I made some changes:

a. Added some comments about the SEGMENT_IS_*_CODE() macros.
b. Added a USER_RPL macro. (You were comparing a value to a mask
in some places and to the magic number 3 in other places.)
c. Changed the entry.S tests for LDT stack segment to use the macros.



From: Jeremy Fitzhardinge <[email protected]>

We allow for the fact that the guest kernel may not run in ring 0.
This requires some abstraction in a few places when setting %cs or
checking privilege level (user vs kernel).
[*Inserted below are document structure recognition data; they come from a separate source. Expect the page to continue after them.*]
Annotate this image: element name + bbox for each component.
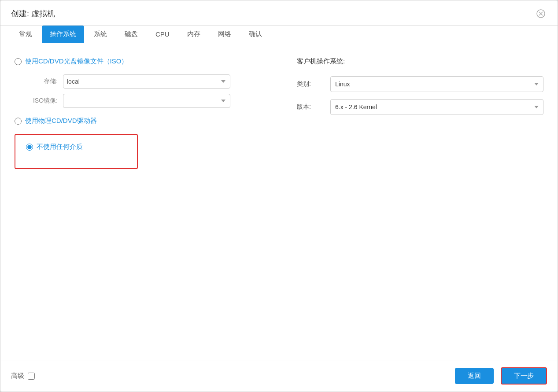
- version-label: 版本:: [297, 103, 323, 111]
- close-button[interactable]: [535, 7, 547, 20]
- create-vm-dialog: 创建: 虚拟机 常规 操作系统 系统 磁盘 CPU 内存 网络 确认 使用CD: [0, 0, 558, 392]
- close-icon: [536, 9, 545, 18]
- advanced-section: 高级: [11, 372, 35, 380]
- category-label: 类别:: [297, 80, 323, 88]
- content-area: 使用CD/DVD光盘镜像文件（ISO） 存储: local ISO镜像:: [0, 43, 558, 360]
- right-panel: 客户机操作系统: 类别: Linux Windows Other 版本: 6.x…: [297, 57, 543, 115]
- category-row: 类别: Linux Windows Other: [297, 76, 543, 92]
- advanced-label: 高级: [11, 372, 24, 380]
- category-select[interactable]: Linux Windows Other: [330, 76, 543, 92]
- iso-sub-fields: 存储: local ISO镜像:: [27, 74, 270, 108]
- tab-network[interactable]: 网络: [210, 26, 239, 43]
- iso-row: ISO镜像:: [27, 94, 270, 108]
- option-none-label: 不使用任何介质: [37, 143, 83, 151]
- tab-system[interactable]: 系统: [86, 26, 115, 43]
- guest-os-title: 客户机操作系统:: [297, 57, 543, 66]
- footer: 高级 返回 下一步: [0, 360, 558, 392]
- radio-physical[interactable]: [15, 118, 22, 125]
- iso-label: ISO镜像:: [27, 97, 58, 105]
- storage-label: 存储:: [27, 78, 58, 85]
- tab-general[interactable]: 常规: [11, 26, 40, 43]
- option-physical-label: 使用物理CD/DVD驱动器: [25, 117, 97, 125]
- storage-select[interactable]: local: [63, 74, 230, 89]
- tab-cpu[interactable]: CPU: [148, 26, 177, 42]
- next-button[interactable]: 下一步: [501, 367, 547, 385]
- tab-os[interactable]: 操作系统: [42, 26, 84, 43]
- version-row: 版本: 6.x - 2.6 Kernel Other: [297, 99, 543, 115]
- radio-iso[interactable]: [15, 58, 22, 65]
- tab-confirm[interactable]: 确认: [241, 26, 270, 43]
- dialog-header: 创建: 虚拟机: [0, 0, 558, 26]
- tab-disk[interactable]: 磁盘: [117, 26, 146, 43]
- iso-select[interactable]: [63, 94, 230, 108]
- option-iso[interactable]: 使用CD/DVD光盘镜像文件（ISO）: [15, 57, 270, 66]
- radio-none[interactable]: [26, 144, 33, 151]
- option-iso-label: 使用CD/DVD光盘镜像文件（ISO）: [25, 57, 128, 66]
- storage-row: 存储: local: [27, 74, 270, 89]
- tab-memory[interactable]: 内存: [179, 26, 208, 43]
- back-button[interactable]: 返回: [455, 368, 494, 384]
- option-physical[interactable]: 使用物理CD/DVD驱动器: [15, 117, 270, 125]
- option-none-box[interactable]: 不使用任何介质: [15, 134, 138, 169]
- content-row: 使用CD/DVD光盘镜像文件（ISO） 存储: local ISO镜像:: [15, 57, 543, 169]
- version-select[interactable]: 6.x - 2.6 Kernel Other: [330, 99, 543, 115]
- tabs-bar: 常规 操作系统 系统 磁盘 CPU 内存 网络 确认: [0, 26, 558, 43]
- dialog-title: 创建: 虚拟机: [11, 8, 55, 19]
- advanced-checkbox[interactable]: [28, 373, 35, 380]
- left-panel: 使用CD/DVD光盘镜像文件（ISO） 存储: local ISO镜像:: [15, 57, 270, 169]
This is Chris' [RFC PATCH 15/33] move segment checks to subarch,
except rather than using #define USER_MODE_MASK which depends on a
config option, we use Zach's more flexible approach of assuming ring 3
== userspace. I also used "get_kernel_rpl()" over "get_kernel_cs()"
because I think it reads better in the code...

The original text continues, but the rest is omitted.